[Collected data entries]
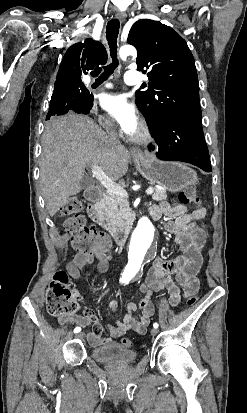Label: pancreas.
I'll use <instances>...</instances> for the list:
<instances>
[{
    "instance_id": "1",
    "label": "pancreas",
    "mask_w": 247,
    "mask_h": 413,
    "mask_svg": "<svg viewBox=\"0 0 247 413\" xmlns=\"http://www.w3.org/2000/svg\"><path fill=\"white\" fill-rule=\"evenodd\" d=\"M154 190L155 192L152 194L154 200H165L167 196L166 190H158V188H154ZM104 198L106 200V209L101 219L107 225L110 233H116L121 225H129L127 217L129 209L128 198L120 196V194H112V192H104Z\"/></svg>"
}]
</instances>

### Work instruction
Pick out each line above that includes "instances" and show it.

### Result below
I'll use <instances>...</instances> for the list:
<instances>
</instances>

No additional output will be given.